§ **Exercise requirements**:
Repeat every entry exactly as it stands. Omit the images.

§ **Input for this task**:
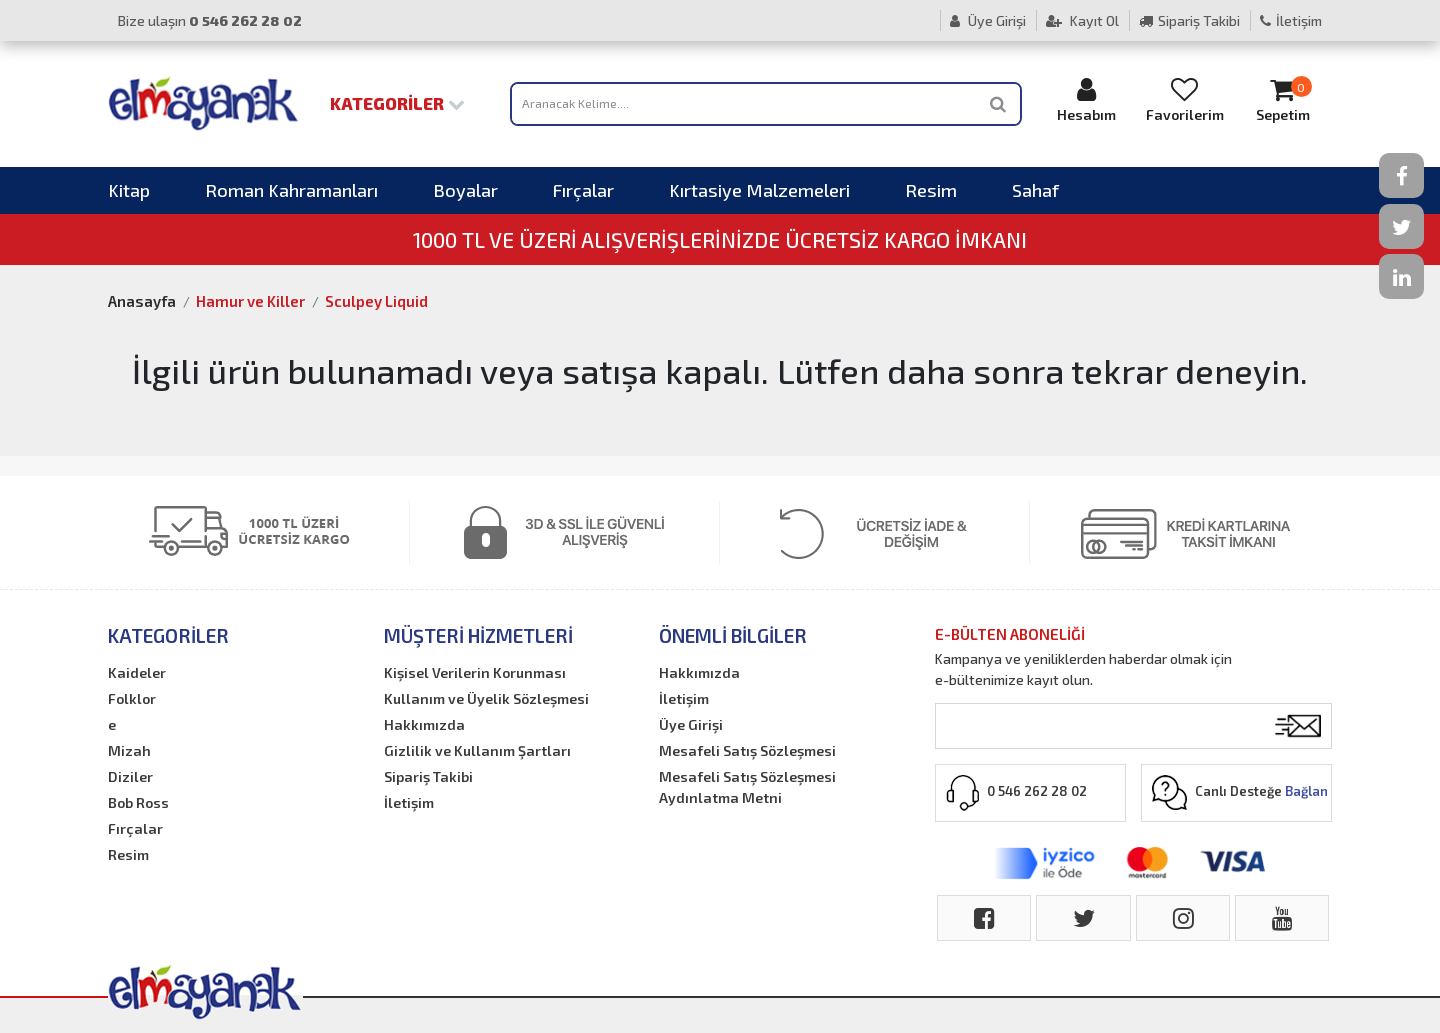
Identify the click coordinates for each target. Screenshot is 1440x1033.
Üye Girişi (988, 20)
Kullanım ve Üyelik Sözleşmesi (486, 698)
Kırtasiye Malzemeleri (759, 190)
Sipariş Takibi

§ **Answer section**:
Identify the click coordinates for each target. Screenshot is 1440x1033.
Üye Girişi (988, 20)
Kullanım ve Üyelik Sözleşmesi (486, 698)
Kırtasiye Malzemeleri (759, 190)
Sipariş Takibi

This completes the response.